LA County’s tighter coronavirus vaccine rules spark at least one organizer to cancel ‘mega-event’ – Orange County Register


The Los Angeles County Department of Health’s anticipated changes to its coronavirus-spurred health order has led at least one event organizer to cancel, citing a lack of resources to carry out the new mandate.

Organizers of the 2021 Antelope Valley Fair, which was scheduled to begin on Oct. 1, announced the cancellation on Friday, Sept. 17, saying new mandates from Public Health would cause too many logistical problems.

County health officials planned to release the amended health order on Friday, but it had not been formally posted as of 3 p.m.

Los Angeles County Public Health Director Barbara Ferrer, however, described the changes in detail during a livecast briefing Friday. The order will require, she said, proof of vaccination to enter certain indoor business spaces in Los Angeles. Under the new guidelines, outdoor large concerts, sports events and other activities of 10,000 people or more will also require proof of vaccination or a negative COVID test starting Oct. 7.

The updated health officer order, Ferrer said, also mandates that customers and employees at the indoor areas of bars, nightclubs, breweries and lounges must show verification of at least one vaccination dose by Oct. 7 — and a second by Nov. 4.

Restaurants are not included in the mandate — though, officials plan to strongly recommend that they also follow the requirement.

“Our hope with this is that we get more people vaccinated,” said Ferrer. “It is the most powerful tool for preventing this constant cycle of new variants of concern.

The Antelope Valley Fair typically takes place over 10 days in August but was moved to eight days in October to accommodate COVID-19 health and safety protocols and mandates. The event also was also scaled back to have a reduced number of vendors, exhibitors and concessionaires, and the arena concert series was already canceled.

“While our staff and volunteers have made countless changes and efforts to hold this event safely, the continued obstacles Los Angeles County Health Department imposes on safe, outdoor events like ours forces us to make this very difficult decision,” said Antelope Valley Fair & Event Board President Drew Mercy.

People who have already purchased tickets will receive automatic refunds, fair officials said.

“The health and well-being of our community has and always will be our top priority.

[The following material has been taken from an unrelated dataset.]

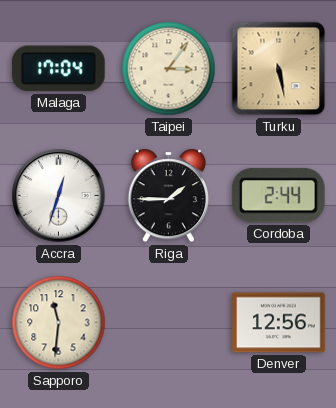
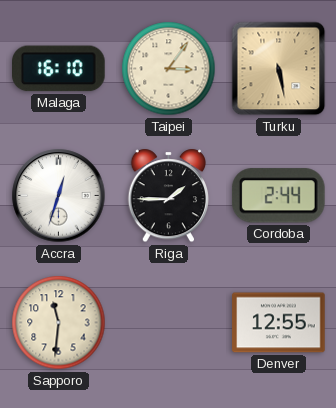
Malaga: 17:04 -> 16:10
Denver: 12:56 -> 12:55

We’ve been carefully preparing this year’s event with stringent safety protocols at the forefront of all of our planning. However, these recent Los Angeles County mandates are the tipping point in terms of resources, forecasting reduced attendance and other burdens that impact our ability to move forward,” said Antelope Valley Fair & Event Center CEO Dan Jacobs.

“Saying we’re disappointed is an understatement. We sincerely appreciate how our fair fans, sponsors, concessionaires, vendors, exhibitors and volunteers have supported us through these last two very tumultuous years.”

Ferrer said she was surprised by fair organizers’ decision because county health officials had indicated that the fair would be exempt from the mandate because of its early October start date.

“I’m not really sure what the reason for cancelling is but we’re happy to talk with them,” she added.

Ferrer said county officials will work with others event organizers to provide tool kits that walk organizers through testing procedures, as well as vaccine and testing verification.

Meanwhile, county officials reported another 25 COVID-19 deaths on Friday, raising the total to 25,799 since the pandemic began. The new 1,823 cases raised the county’s total to 1,440,721.

The county’s COVID-related hospitalizations dropped by 31 on Thursday, according to the state’s dashboard, totaling 1,125. Patients in intensive care decreased by four, to 337.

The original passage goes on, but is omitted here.